The second node in the c-tree produced a threshold to distinguish between weak/moderate (W/M) and strong/extreme (S/E) sensitizers. These potency groups were chosen based on the current GHS subcategories 1A and 1B (1A is S/E, 1B is W/M)40. The tri-culture system correctly classified all W/M sensitizers with overall accuracy of 83%. This is in direct contrast to animal models, which have been shown to produce false negatives for weak sensitizers based on the classification decision threshold. The GPMT in particular had a 30%-sensitized cutoff below which a chemical was classified as a non-sensitizer when it was in fact weakly sensitizing41. Overall, the c-tree method demonstrates promise for potency prediction using cytokine SI, but requires further development and validation with a larger panel of chemicals. An expanded chemical panel may further allow for sub-division of the weak/moderate and strong/extreme potency categories. It is possible that combining prediction with MIP-1β and GM-CSF will improve potency prediction.

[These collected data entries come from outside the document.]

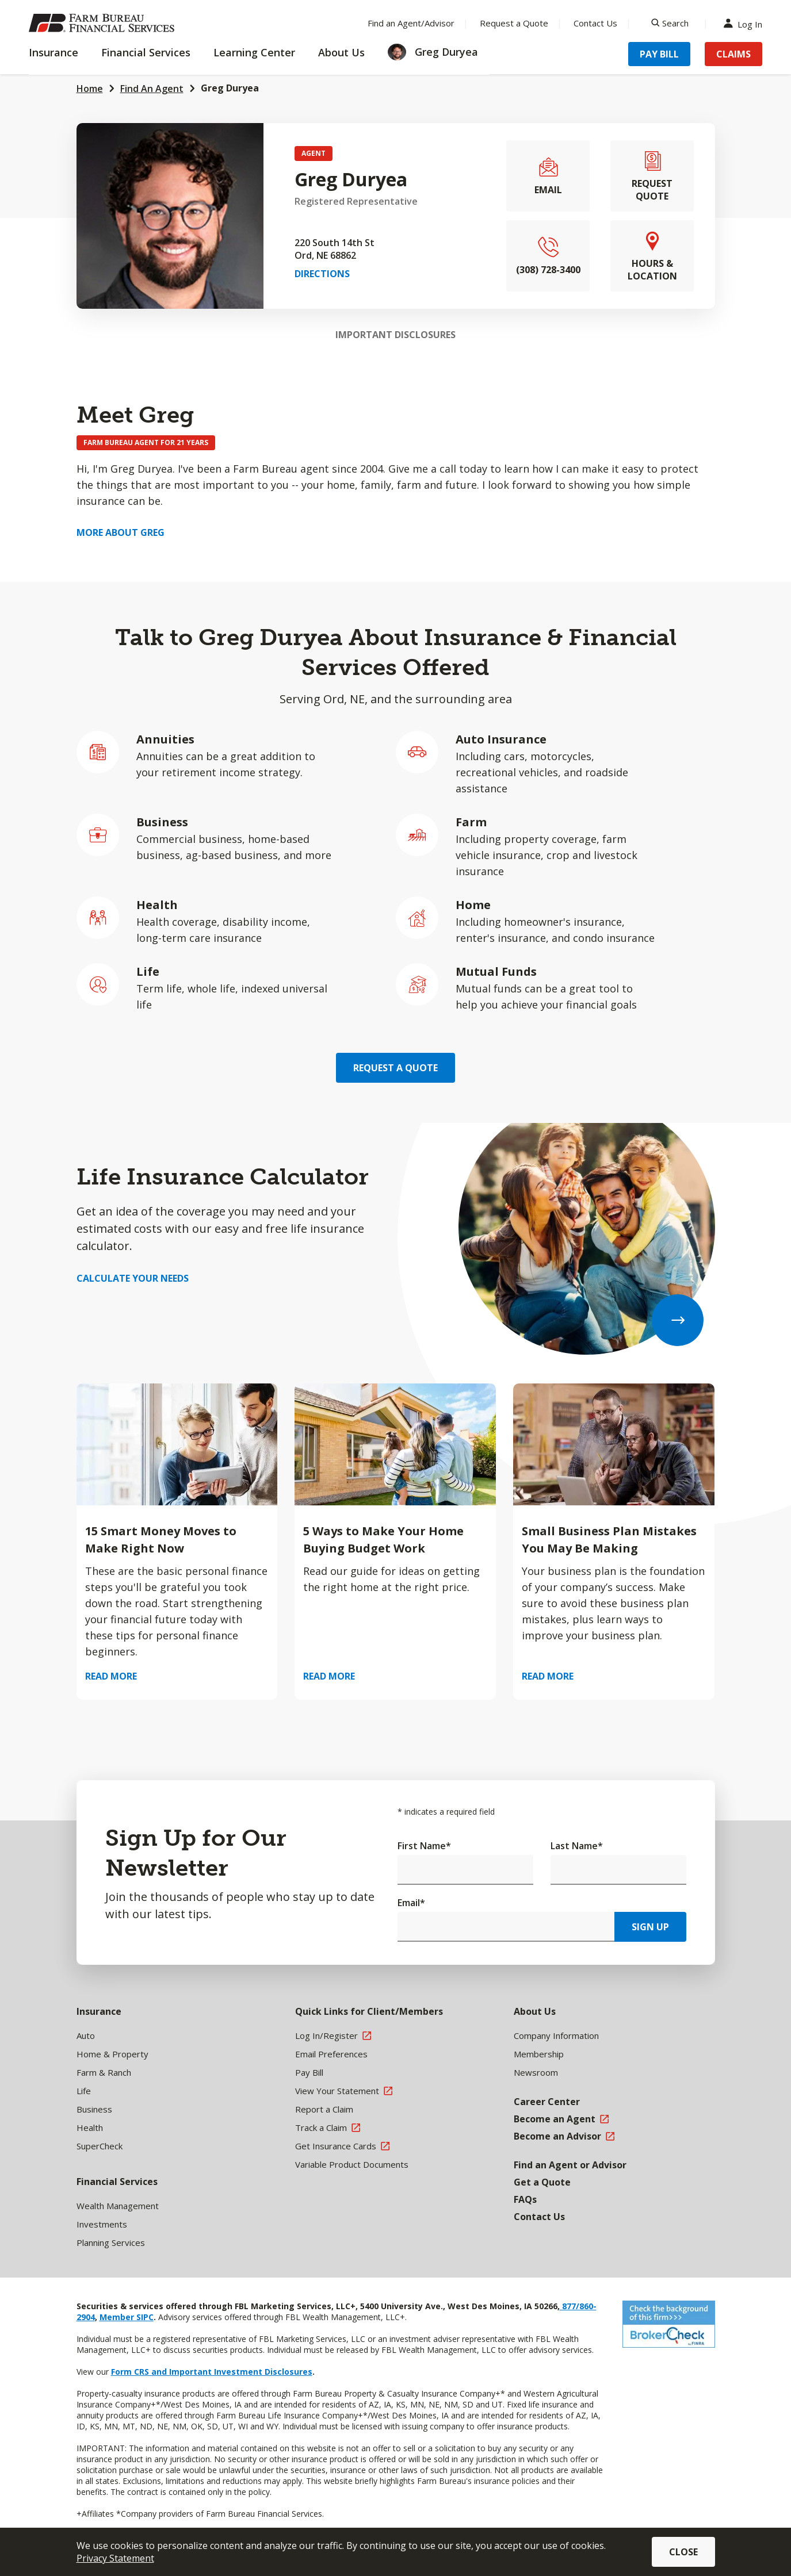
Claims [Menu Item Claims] (733, 54)
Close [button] (683, 2552)
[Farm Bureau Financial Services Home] (103, 23)
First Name (424, 1845)
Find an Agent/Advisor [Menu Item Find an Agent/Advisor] (411, 23)
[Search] (669, 23)
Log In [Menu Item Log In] (745, 23)
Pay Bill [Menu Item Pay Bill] (659, 54)
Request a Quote (395, 1067)
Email (411, 1902)
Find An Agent (152, 88)
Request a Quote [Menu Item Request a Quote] (514, 23)
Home (90, 88)
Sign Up (650, 1926)
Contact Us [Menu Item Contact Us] (595, 23)
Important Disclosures (395, 334)
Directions (322, 273)
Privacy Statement (115, 2558)
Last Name (577, 1845)
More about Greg (121, 532)
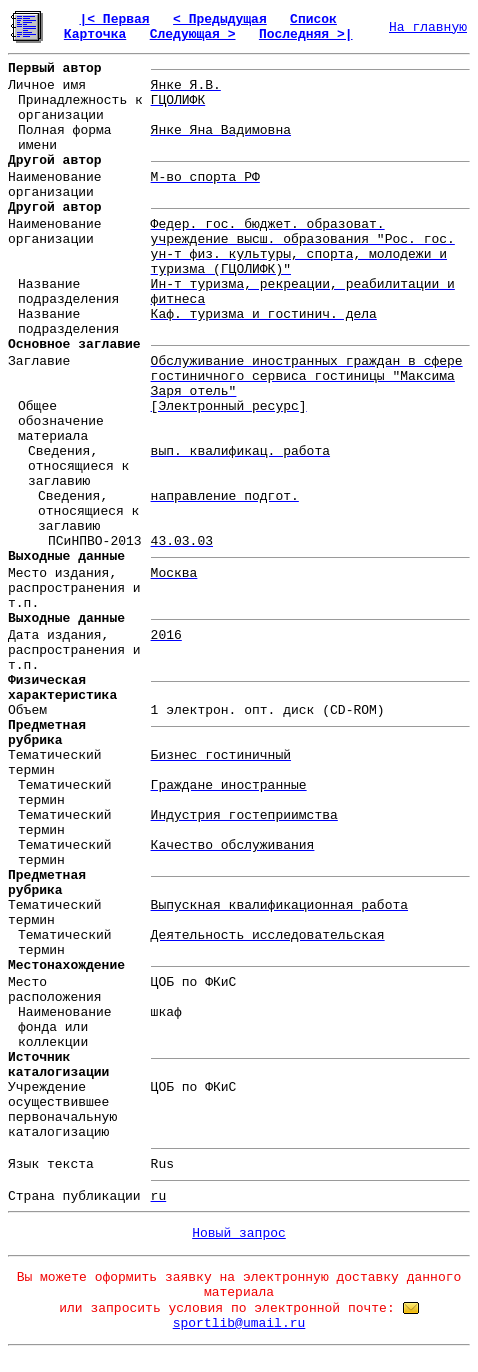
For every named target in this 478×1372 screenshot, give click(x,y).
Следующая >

In conclusion, a tri-culture system was developed that utilizes keratinocytes, fibroblasts, and MUTZ-LCs as a potential alternative to animal testing for identification of all sensitizer classes. The utility of IL-8 as a starting biomarker of sensitization was demonstrated. Furthermore, a multi-metric predictive signature for this approach was established using a support vector machine to rank the margin distances from a panel of 27 secreted cellular metrics. This assay offers the metabolic capabilities of skin to convert pre- and pro-hapten sensitizers into electrophilic products and predict their sensitization potential and potency. Future studies will focus on optimizing incubation time points and viability assessment, expanding the chemical panel further, and identifying other predictive metrics beyond the secretome. With optimization and validation, we can introduce a high-accuracy, cost-effective, high-throughput, multi-metric assay for screening skin sensitizers.
Supplementary Material
ACKNOWLEDGEMENTS
This work was supported by the NIH Biotechnology Training Grant T32GM8339-21; the American Fund for Alternatives to Animal Research (AFAAR); and the New England Anti-Vivisection Society (NEAVS).
Footnotes
Abbreviations: 2AP – 2-aminophenol; 2PR – Isopropanol; ACD – Allergic Contact Dermatitis; CA – Cinnamic Alcohol; CD – Cluster of Differentiation; CLD – Cinnamaldehyde; c-tree – classification tree; DC – Dendritic Cell; DMSO – Dimethylsulfoxide; DNCB – Dinitrochlorobenzene; EU – Eugenol; FB – Fibroblast; GER – Geraniol; HQ – Hydroquinone; IE – Isoeugenol; IL – Interleukin; KC – Keratinocyte; LA – Lactic Acid; LC – Langerhans Cell; LLNA – Local Lymph Node Assay; MMP – 2-methoxy-4-methylpenol; MUTZ-LC – MUTZ-3 differentiated Langerhans cell; NS – Non-sensitizer; pBQ – p-benzoquinone; PPD – p-phenylenediamine; RC – Resorcinol; S – Sensitizer; SA – Salicylic Acid; SDS – Sodium Dodecyl Sulfate; S/E – Strong/Extreme; SI – Stimulation Index; SVM – Support Vector Machine; VL – Vanillin; W/M – Weak/Moderate; XYL – Xylene.